1-2. Recommended Plugins
| Plugin | Purpose | Bundled with Fiji? |
|---|---|---|
| Color Deconvolution | Optical density separation by stain chromogen | Yes |
| Auto Threshold | Side-by-side comparison of multiple thresholding algorithms | Yes |
| Bio-Formats | Import whole-slide images (NDPI, SVS, etc.) | Yes |
| StarDist / Cellpose | Deep-learning cell segmentation (advanced workflows) | Manual install |
1-3. Image Acquisition Best Practices
- White balance: Calibrate white balance at the time of capture and keep settings consistent across all slides in a study. Post-hoc correction introduces artifacts into quantitative measurements.
- Consistent resolution: Maintain uniform magnification and pixel size within a project. Calibrate using
Analyze > Set Scalereferencing the scale bar. - File format: Use uncompressed TIFF whenever possible. JPEG compression introduces block artifacts that degrade Color Deconvolution accuracy.
2. Protocol A: Masson's Trichrome (MT) Quantification
In Masson's trichrome staining, collagen fibers stain blue (or green in some variants), muscle and cytoplasm stain red, and nuclei stain dark purple. Thresholding a specific color directly from a full RGB image is unreliable, making Color Deconvolution the essential preprocessing step2.
Step 1: Color Deconvolution
- Open the image and navigate to Image > Color > Color Deconvolution.
- From the Vectors dropdown, select "Masson Trichrome".
- If staining conditions differ from the built-in vectors (e.g., different dye lots or scanner profiles), select three ROIs representing blue stain, red stain, and background, then create custom vectors via From ROI for improved separation accuracy.
- Three grayscale images (Colour_1, 2, 3) will be generated. Retain only the image where collagen (blue component) appears darkest, and close the others.
Step 2: Thresholding
- Select the target image and open Image > Adjust > Threshold (Ctrl+Shift+T).
- Adjust the sliders so that collagen regions are highlighted in red.

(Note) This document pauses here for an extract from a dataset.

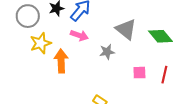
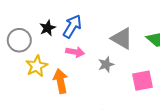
pink square: (139, 73) -> (142, 81), size x1.5

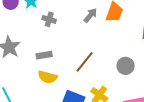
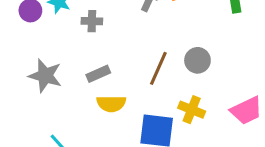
gray circle: (126, 66) -> (197, 60), moved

Review the histogram to confirm appropriate separation from the background.
- Test automatic thresholds (Huang, Otsu, etc.) and apply a consistent algorithm or fixed numerical value across all images in the project.
- Click Apply to generate a binary (black-and-white) image.

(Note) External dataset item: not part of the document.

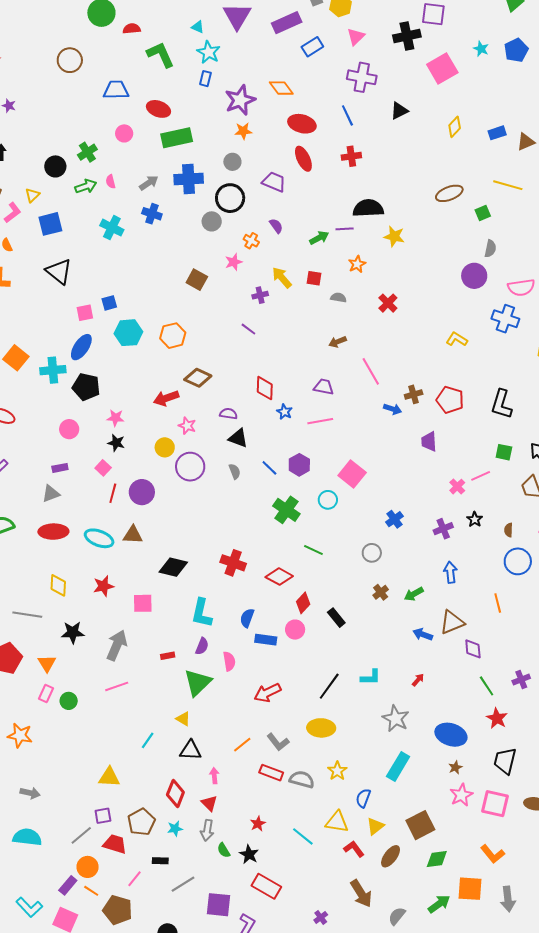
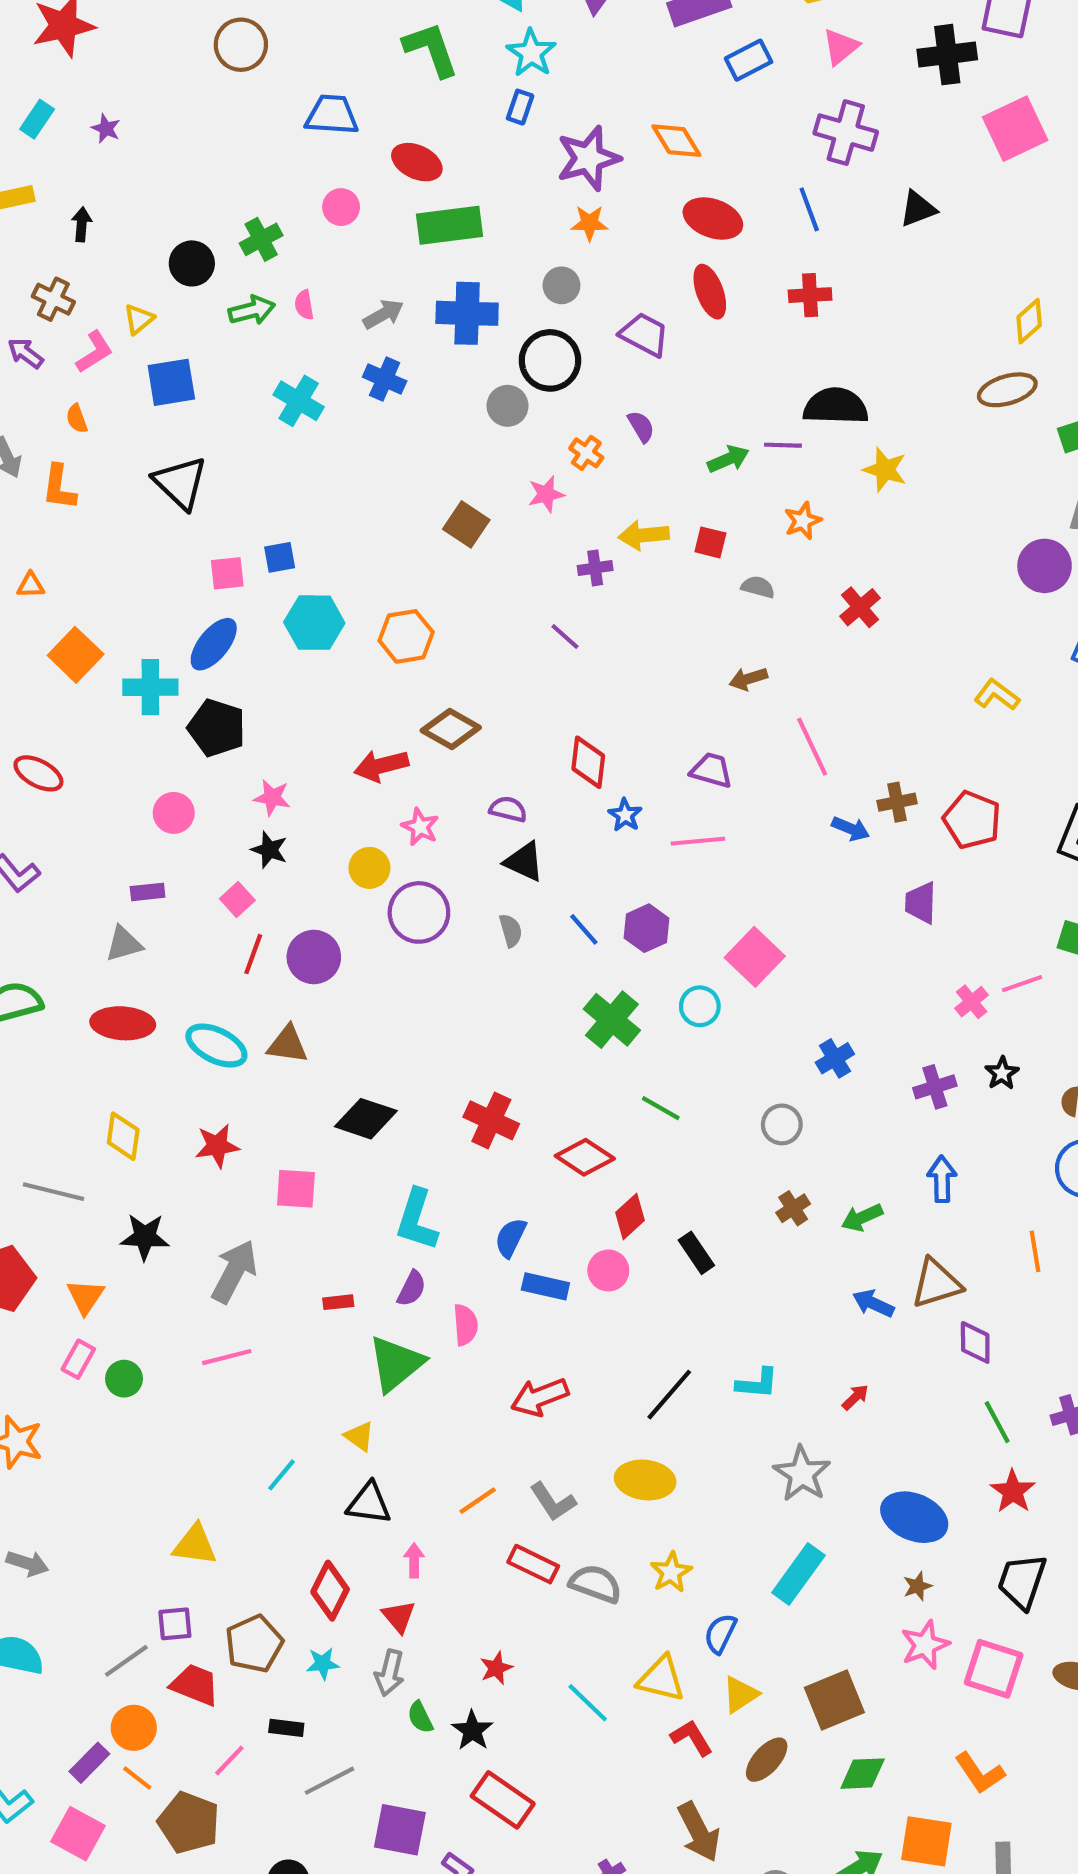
yellow diamond: (455, 127) -> (1029, 321), moved
yellow arrow: (282, 278) -> (644, 535), turned -60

Step 3: Area Fraction Measurement
- In Analyze > Set Measurements, check "Area", "Area Fraction", and "Limit to threshold".

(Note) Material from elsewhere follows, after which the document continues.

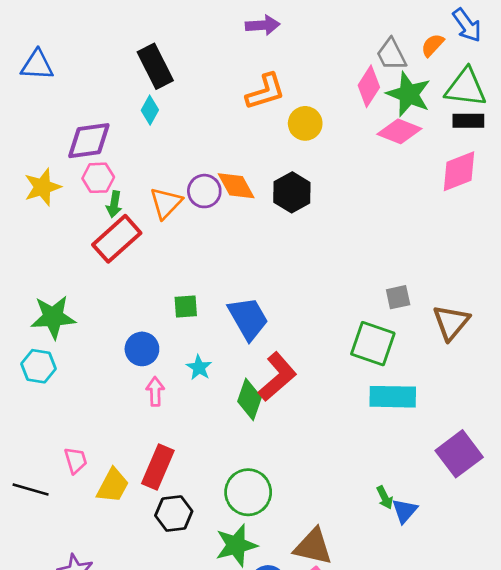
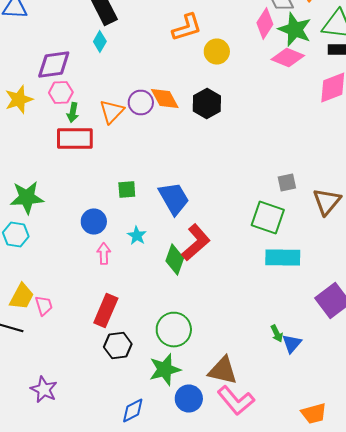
red rectangle: (117, 239) -> (75, 138), turned 42
yellow trapezoid: (113, 486) -> (22, 296), moved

- Run Analyze > Measure (Ctrl+M).
- The %Area value in the Results window represents the collagen area fraction relative to the total image area.
For a detailed comparison of sensitivity and specificity between trichrome and Sirius red staining, see Masson's Trichrome vs. Sirius Red.
3. Protocol B: Picrosirius Red (PSR) Quantification
As detailed in Sirius Red Staining: Protocol and Principles, PSR stains collagen fibers red. Two distinct observation modes—brightfield and polarized light—each call for a different analytical approach.
3-1. Brightfield Image Quantification (RGB Split)
- Open the image and run Image > Color > RGB Split.
- Select the Green channel (red-stained collagen shows the highest contrast in the green channel).
- Apply Image > Adjust > Threshold to binarize collagen regions, then run Measure to calculate %Area.
3-2. Polarized Light Image Quantification
Under polarized light microscopy, collagen exhibits bright birefringence against a dark background, making it particularly amenable to automated quantification.
- Open the image and convert to grayscale via Image > Type > 8-bit.
- Apply Image > Adjust > Threshold to exclude background noise and highlight birefringent collagen only.
- Run Measure to calculate %Area.
3-3. Collagen Subtype Quantification (HSB Analysis)
To separately quantify Type I collagen (thick fibers, red–yellow birefringence) and Type III collagen (thin fibers, green birefringence):
- Open the polarized light image and convert via Image > Type > HSB Stack.
- Select the Hue channel and set hue-range thresholds (e.g., red–yellow = 0–40; green = 80–130).
- Measure %Area for each hue range independently.
See also PSR Staining Troubleshooting for common pitfalls and solutions.
4. Protocol C: Immunohistochemistry (IHC/DAB) Quantification
This protocol applies to tissue sections stained with DAB chromogen (brown) and hematoxylin counterstain (blue), commonly used for markers such as alpha-SMA, collagen type I, and various macrophage subtype markers.
Step 1: Color Deconvolution (H DAB Vector)
- Open the image and run Image > Color > Color Deconvolution, selecting "H DAB" from the Vectors dropdown2.
- From the three output images, select the DAB (brown) channel (typically Colour_2).
Step 2: Thresholding and Measurement
- Apply Threshold to the DAB channel to binarize the positive signal.
- Run Measure to obtain the DAB-positive area fraction (%Area).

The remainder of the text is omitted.